→ Your objective:
Beneath this sentence is a listing. Return its lines from the one containing "Política de" through the last, exactly, and omit the pictures.

→ Excerpted records:
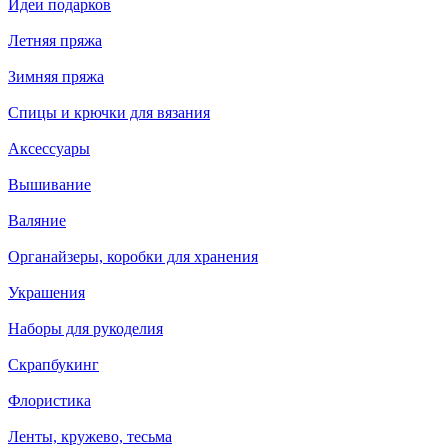
Идеи подарков
Летняя пряжа
Зимняя пряжа
Спицы и крючки для вязания
Аксессуары
Вышивание
Валяние
Органайзеры, коробки для хранения
Украшения
Наборы для рукоделия
Скрапбукинг
Флористика
Ленты, кружево, тесьма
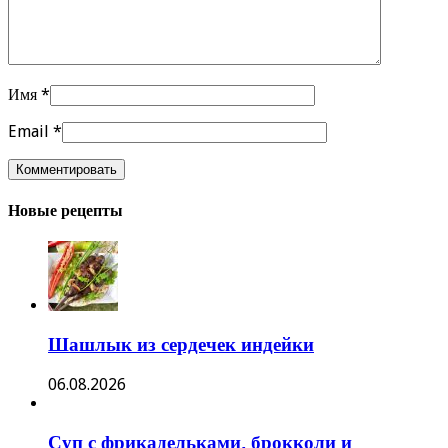
Имя
*
Email
*
Новые рецепты
Шашлык из сердечек индейки
06.08.2026
Суп с фрикадельками, брокколи и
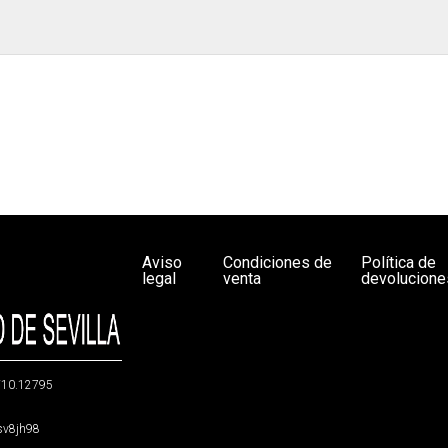
Aviso
Condiciones de
Política de
legal
venta
devolucione
g/10.12795
5sv8jh98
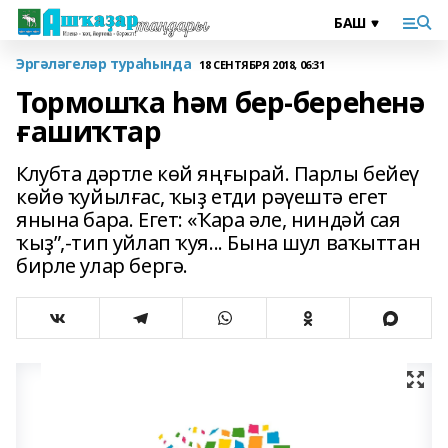
Эргәләгеләр тураһында
18 СЕНТЯБРЯ 2018, 06:31
Тормошҡа һәм бер-береһенә
ғашиҡтар
Клубта дәртле көй яңғырай. Парлы бейеү
көйө ҡуйылғас, ҡыҙ етди рәүештә егет
янына бара. Егет: «Ҡара әле, ниндәй сая
ҡыҙ”,-тип уйлап ҡуя... Бына шул ваҡыттан
бирле улар бергә.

→ Answer to the problem:
Política de
legal
venta
devolucione
g/10.12795
5sv8jh98
Эргәләгеләр тураһында
18 СЕНТЯБРЯ 2018, 06:31
Тормошҡа һәм бер-береһенә
ғашиҡтар
Клубта дәртле көй яңғырай. Парлы бейеү
көйө ҡуйылғас, ҡыҙ етди рәүештә егет
янына бара. Егет: «Ҡара әле, ниндәй сая
ҡыҙ”,-тип уйлап ҡуя... Бына шул ваҡыттан
бирле улар бергә.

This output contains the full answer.